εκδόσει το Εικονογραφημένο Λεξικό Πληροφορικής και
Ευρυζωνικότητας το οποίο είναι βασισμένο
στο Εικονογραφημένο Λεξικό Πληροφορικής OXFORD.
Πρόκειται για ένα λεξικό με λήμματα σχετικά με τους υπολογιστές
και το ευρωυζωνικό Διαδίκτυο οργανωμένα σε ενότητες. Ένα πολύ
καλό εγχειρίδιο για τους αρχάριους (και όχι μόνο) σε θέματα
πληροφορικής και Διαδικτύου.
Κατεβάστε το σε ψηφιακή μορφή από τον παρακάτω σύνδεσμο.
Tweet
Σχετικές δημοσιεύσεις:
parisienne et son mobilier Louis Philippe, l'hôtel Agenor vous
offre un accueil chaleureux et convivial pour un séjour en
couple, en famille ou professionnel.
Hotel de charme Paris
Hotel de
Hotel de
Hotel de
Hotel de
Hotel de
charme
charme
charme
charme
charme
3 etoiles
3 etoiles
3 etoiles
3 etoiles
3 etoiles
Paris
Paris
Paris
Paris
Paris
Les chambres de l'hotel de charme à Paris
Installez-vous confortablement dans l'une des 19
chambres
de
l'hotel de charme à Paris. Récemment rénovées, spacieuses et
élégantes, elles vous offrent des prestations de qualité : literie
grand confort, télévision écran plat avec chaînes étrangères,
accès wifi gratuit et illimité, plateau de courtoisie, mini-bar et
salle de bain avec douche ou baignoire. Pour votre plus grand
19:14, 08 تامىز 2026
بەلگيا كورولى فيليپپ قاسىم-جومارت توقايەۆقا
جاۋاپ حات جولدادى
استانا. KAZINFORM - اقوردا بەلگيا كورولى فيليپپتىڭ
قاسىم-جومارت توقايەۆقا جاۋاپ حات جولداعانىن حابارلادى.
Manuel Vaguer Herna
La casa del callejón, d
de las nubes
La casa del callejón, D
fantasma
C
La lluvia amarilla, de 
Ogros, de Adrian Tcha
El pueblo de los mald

################

EXERCISE GOAL
Write the material out again in full, leaving no line out.

WRITTEN RESPONSE
εκδόσει το Εικονογραφημένο Λεξικό Πληροφορικής και
Ευρυζωνικότητας το οποίο είναι βασισμένο
στο Εικονογραφημένο Λεξικό Πληροφορικής OXFORD.
Πρόκειται για ένα λεξικό με λήμματα σχετικά με τους υπολογιστές
και το ευρωυζωνικό Διαδίκτυο οργανωμένα σε ενότητες. Ένα πολύ
καλό εγχειρίδιο για τους αρχάριους (και όχι μόνο) σε θέματα
πληροφορικής και Διαδικτύου.
Κατεβάστε το σε ψηφιακή μορφή από τον παρακάτω σύνδεσμο.
Tweet
Σχετικές δημοσιεύσεις:
parisienne et son mobilier Louis Philippe, l'hôtel Agenor vous
offre un accueil chaleureux et convivial pour un séjour en
couple, en famille ou professionnel.
Hotel de charme Paris
Hotel de
Hotel de
Hotel de
Hotel de
Hotel de
charme
charme
charme
charme
charme
3 etoiles
3 etoiles
3 etoiles
3 etoiles
3 etoiles
Paris
Paris
Paris
Paris
Paris
Les chambres de l'hotel de charme à Paris
Installez-vous confortablement dans l'une des 19
chambres
de
l'hotel de charme à Paris. Récemment rénovées, spacieuses et
élégantes, elles vous offrent des prestations de qualité : literie
grand confort, télévision écran plat avec chaînes étrangères,
accès wifi gratuit et illimité, plateau de courtoisie, mini-bar et
salle de bain avec douche ou baignoire. Pour votre plus grand
19:14, 08 تامىز 2026
بەلگيا كورولى فيليپپ قاسىم-جومارت توقايەۆقا
جاۋاپ حات جولدادى
استانا. KAZINFORM - اقوردا بەلگيا كورولى فيليپپتىڭ
قاسىم-جومارت توقايەۆقا جاۋاپ حات جولداعانىن حابارلادى.
Manuel Vaguer Herna
La casa del callejón, d
de las nubes
La casa del callejón, D
fantasma
C
La lluvia amarilla, de 
Ogros, de Adrian Tcha
El pueblo de los mald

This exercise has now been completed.